╭─ Stored data

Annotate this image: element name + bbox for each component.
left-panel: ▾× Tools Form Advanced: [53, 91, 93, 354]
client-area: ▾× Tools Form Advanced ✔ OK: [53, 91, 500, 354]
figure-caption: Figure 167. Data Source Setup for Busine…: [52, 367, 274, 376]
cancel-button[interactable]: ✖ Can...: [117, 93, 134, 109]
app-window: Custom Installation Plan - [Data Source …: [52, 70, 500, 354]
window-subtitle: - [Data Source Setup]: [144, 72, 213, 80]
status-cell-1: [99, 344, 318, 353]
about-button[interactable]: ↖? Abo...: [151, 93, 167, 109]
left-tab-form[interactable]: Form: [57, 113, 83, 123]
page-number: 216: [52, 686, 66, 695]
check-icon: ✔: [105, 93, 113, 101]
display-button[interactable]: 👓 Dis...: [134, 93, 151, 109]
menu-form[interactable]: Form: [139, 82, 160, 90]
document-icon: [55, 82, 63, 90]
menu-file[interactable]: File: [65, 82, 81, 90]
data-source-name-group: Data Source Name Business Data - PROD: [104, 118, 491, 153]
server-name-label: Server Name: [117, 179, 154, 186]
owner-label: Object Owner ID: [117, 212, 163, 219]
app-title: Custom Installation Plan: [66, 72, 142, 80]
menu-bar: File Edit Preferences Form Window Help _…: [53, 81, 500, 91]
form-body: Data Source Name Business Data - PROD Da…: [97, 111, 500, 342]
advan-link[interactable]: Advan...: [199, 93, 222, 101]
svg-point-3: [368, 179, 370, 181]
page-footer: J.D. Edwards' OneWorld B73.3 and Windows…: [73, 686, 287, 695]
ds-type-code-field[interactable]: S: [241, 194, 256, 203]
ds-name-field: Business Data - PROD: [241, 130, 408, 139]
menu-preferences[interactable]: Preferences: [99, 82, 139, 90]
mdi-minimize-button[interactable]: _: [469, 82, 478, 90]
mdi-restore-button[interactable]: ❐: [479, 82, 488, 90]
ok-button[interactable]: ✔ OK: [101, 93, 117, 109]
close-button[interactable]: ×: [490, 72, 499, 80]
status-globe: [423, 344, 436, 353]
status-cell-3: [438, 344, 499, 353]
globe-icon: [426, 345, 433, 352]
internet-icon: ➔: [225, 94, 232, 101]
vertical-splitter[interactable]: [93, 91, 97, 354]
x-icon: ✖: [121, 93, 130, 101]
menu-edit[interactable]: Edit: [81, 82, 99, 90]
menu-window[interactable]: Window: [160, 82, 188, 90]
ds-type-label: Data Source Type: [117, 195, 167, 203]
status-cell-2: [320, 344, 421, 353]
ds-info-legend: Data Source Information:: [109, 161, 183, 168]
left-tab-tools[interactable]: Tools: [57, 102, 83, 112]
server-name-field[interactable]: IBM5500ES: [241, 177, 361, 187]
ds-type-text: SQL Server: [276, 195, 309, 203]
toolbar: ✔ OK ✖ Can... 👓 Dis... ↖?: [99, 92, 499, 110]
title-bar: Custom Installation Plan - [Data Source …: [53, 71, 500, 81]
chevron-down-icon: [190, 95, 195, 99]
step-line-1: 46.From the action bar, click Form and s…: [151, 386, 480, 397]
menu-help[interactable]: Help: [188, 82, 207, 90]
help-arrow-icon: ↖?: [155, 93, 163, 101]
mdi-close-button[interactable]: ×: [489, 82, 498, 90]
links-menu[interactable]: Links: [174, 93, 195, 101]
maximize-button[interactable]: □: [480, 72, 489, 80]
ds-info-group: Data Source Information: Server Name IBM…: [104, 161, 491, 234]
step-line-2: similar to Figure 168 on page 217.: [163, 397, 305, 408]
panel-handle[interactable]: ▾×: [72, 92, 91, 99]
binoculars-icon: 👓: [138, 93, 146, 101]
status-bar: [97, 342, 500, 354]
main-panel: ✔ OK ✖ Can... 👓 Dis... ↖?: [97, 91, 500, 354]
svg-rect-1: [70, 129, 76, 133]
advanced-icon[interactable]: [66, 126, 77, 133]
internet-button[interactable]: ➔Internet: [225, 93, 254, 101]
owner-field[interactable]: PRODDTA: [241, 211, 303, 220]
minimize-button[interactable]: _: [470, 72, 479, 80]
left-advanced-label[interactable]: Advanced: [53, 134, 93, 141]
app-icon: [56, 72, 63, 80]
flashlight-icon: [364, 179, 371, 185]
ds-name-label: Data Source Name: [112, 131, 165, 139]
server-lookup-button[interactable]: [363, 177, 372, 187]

╰─

§ Action item
Word for word, set down every line of the material above.

§ Answer to the problem
Annotate this image: element name + bbox for each component.
left-panel: ▾× Tools Form Advanced: [53, 91, 93, 354]
client-area: ▾× Tools Form Advanced ✔ OK: [53, 91, 500, 354]
figure-caption: Figure 167. Data Source Setup for Busine…: [52, 367, 274, 376]
cancel-button[interactable]: ✖ Can...: [117, 93, 134, 109]
app-window: Custom Installation Plan - [Data Source …: [52, 70, 500, 354]
window-subtitle: - [Data Source Setup]: [144, 72, 213, 80]
status-cell-1: [99, 344, 318, 353]
about-button[interactable]: ↖? Abo...: [151, 93, 167, 109]
left-tab-form[interactable]: Form: [57, 113, 83, 123]
page-number: 216: [52, 686, 66, 695]
check-icon: ✔: [105, 93, 113, 101]
display-button[interactable]: 👓 Dis...: [134, 93, 151, 109]
menu-form[interactable]: Form: [139, 82, 160, 90]
document-icon: [55, 82, 63, 90]
menu-file[interactable]: File: [65, 82, 81, 90]
data-source-name-group: Data Source Name Business Data - PROD: [104, 118, 491, 153]
server-name-label: Server Name: [117, 179, 154, 186]
owner-label: Object Owner ID: [117, 212, 163, 219]
app-title: Custom Installation Plan: [66, 72, 142, 80]
menu-bar: File Edit Preferences Form Window Help _…: [53, 81, 500, 91]
form-body: Data Source Name Business Data - PROD Da…: [97, 111, 500, 342]
advan-link[interactable]: Advan...: [199, 93, 222, 101]
svg-point-3: [368, 179, 370, 181]
page-footer: J.D. Edwards' OneWorld B73.3 and Windows…: [73, 686, 287, 695]
ds-type-code-field[interactable]: S: [241, 194, 256, 203]
ds-name-field: Business Data - PROD: [241, 130, 408, 139]
menu-preferences[interactable]: Preferences: [99, 82, 139, 90]
mdi-minimize-button[interactable]: _: [469, 82, 478, 90]
mdi-restore-button[interactable]: ❐: [479, 82, 488, 90]
ok-button[interactable]: ✔ OK: [101, 93, 117, 109]
close-button[interactable]: ×: [490, 72, 499, 80]
status-globe: [423, 344, 436, 353]
status-cell-3: [438, 344, 499, 353]
globe-icon: [426, 345, 433, 352]
internet-icon: ➔: [225, 94, 232, 101]
vertical-splitter[interactable]: [93, 91, 97, 354]
x-icon: ✖: [121, 93, 130, 101]
menu-edit[interactable]: Edit: [81, 82, 99, 90]
menu-window[interactable]: Window: [160, 82, 188, 90]
ds-type-label: Data Source Type: [117, 195, 167, 203]
status-cell-2: [320, 344, 421, 353]
ds-info-legend: Data Source Information:: [109, 161, 183, 168]
left-tab-tools[interactable]: Tools: [57, 102, 83, 112]
server-name-field[interactable]: IBM5500ES: [241, 177, 361, 187]
ds-type-text: SQL Server: [276, 195, 309, 203]
toolbar: ✔ OK ✖ Can... 👓 Dis... ↖?: [99, 92, 499, 110]
title-bar: Custom Installation Plan - [Data Source …: [53, 71, 500, 81]
chevron-down-icon: [190, 95, 195, 99]
step-line-1: 46.From the action bar, click Form and s…: [151, 386, 480, 397]
menu-help[interactable]: Help: [188, 82, 207, 90]
help-arrow-icon: ↖?: [155, 93, 163, 101]
mdi-close-button[interactable]: ×: [489, 82, 498, 90]
links-menu[interactable]: Links: [174, 93, 195, 101]
maximize-button[interactable]: □: [480, 72, 489, 80]
ds-info-group: Data Source Information: Server Name IBM…: [104, 161, 491, 234]
step-line-2: similar to Figure 168 on page 217.: [163, 397, 305, 408]
panel-handle[interactable]: ▾×: [72, 92, 91, 99]
binoculars-icon: 👓: [138, 93, 146, 101]
status-bar: [97, 342, 500, 354]
main-panel: ✔ OK ✖ Can... 👓 Dis... ↖?: [97, 91, 500, 354]
svg-rect-1: [70, 129, 76, 133]
advanced-icon[interactable]: [66, 126, 77, 133]
internet-button[interactable]: ➔Internet: [225, 93, 254, 101]
owner-field[interactable]: PRODDTA: [241, 211, 303, 220]
minimize-button[interactable]: _: [470, 72, 479, 80]
left-advanced-label[interactable]: Advanced: [53, 134, 93, 141]
app-icon: [56, 72, 63, 80]
flashlight-icon: [364, 179, 371, 185]
ds-name-label: Data Source Name: [112, 131, 165, 139]
server-lookup-button[interactable]: [363, 177, 372, 187]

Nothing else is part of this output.